Historical results of operations and the percentage relationships among any
amounts included, and any trends which may appear to be inferred, should not be
taken as being necessarily indicative of trends in operations or results of
operations for any future periods.

FINANCIAL CONDITION

The Company's balance sheet has been in a period of contraction since the fourth
quarter of 2001. During the six months ended June 30, 2002, total assets have
declined $94.6 million, or 11.0%, from $859.1 million to $764.5 million. Total
loans have decreased $47.5 million, or 7.4%, and total deposits have decreased
$91.5 million, or 12.7%. The decline in loans has resulted from the combined
effects of a slow down in loan demand in most of our markets and the adoption of
a new loan policy with more conservative underwriting practices. In addition,
our residential mortgage portfolio has declined by $19.5 million, or 11.3%,
since year end due to the high level of mortgage refinancing activity during the
period.


-10-

With no loan growth and no attractive alternatives available in the bond market
to invest our funds in the near term due to low interest rates, we have allowed
a net $86.6 million in time deposits, or 20.1% of the total balance of time
deposits outstanding at year end, to either roll off the balance sheet or into
other deposit accounts at maturity.
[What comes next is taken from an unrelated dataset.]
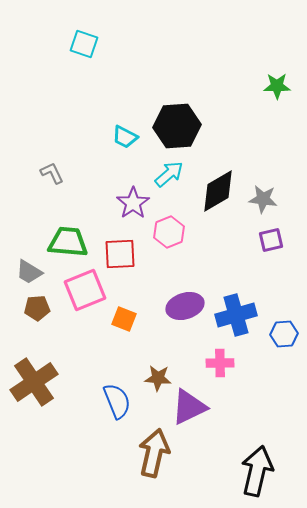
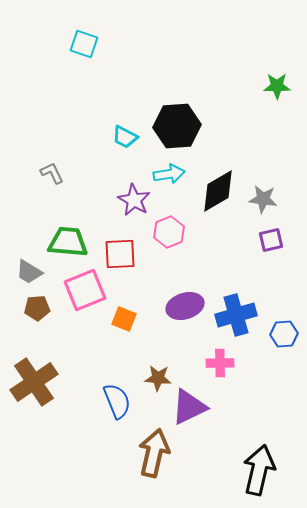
cyan arrow: rotated 32 degrees clockwise
purple star: moved 1 px right, 3 px up; rotated 8 degrees counterclockwise
black arrow: moved 2 px right, 1 px up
Excluding nearly $13 million in tax
deposits that were withdrawn from the Bank in early January, demand and savings
deposits would have increased by approximately $10 million, or 4.6%, since year
end. The loan-to-deposit ratio at quarter end was at 93.9% compared to 88.5% at
year end.

The $89.5 million investment portfolio had an amortized cost of $88.3 million
with a net unrealized gain of $1.2 million at quarter end. The amortized cost
of the investment portfolio is $24.3 million less than at year end due primarily
to the liquidation of investments to satisfy depositor demands and other
liquidity needs during the period. Advances from the Federal Home Loan Bank of
Atlanta (the "FHLB") totaled $36.7 million, a $1.5 million decrease since year
end. Total stockholders' equity was $68.1 million, or $7.23 per share, at
quarter end compared to $6.95 per share at year end.

RESULTS OF OPERATIONS

Net income for the second quarter of 2002 was $1,700,000, or 18 cents per
diluted share, compared to $1,839,000, or 19 cents per diluted share, during the
same period in 2001. Net interest income was $6,966,000 compared to $6,931,000
during the second quarter of 2001. The provision for loan losses was $519,000,
a 72.4% increase over the $301,000 provided during the same period in 2001.
Noninterest income was $1,973,000, a 19.3% decrease from $2,445,000 in 2001.
Noninterest expense was $5,951,000, a 6.8% decrease from $6,382,000 in 2001.
Income tax expense was $769,000, a 10.0% decrease from $854,000 in 2001.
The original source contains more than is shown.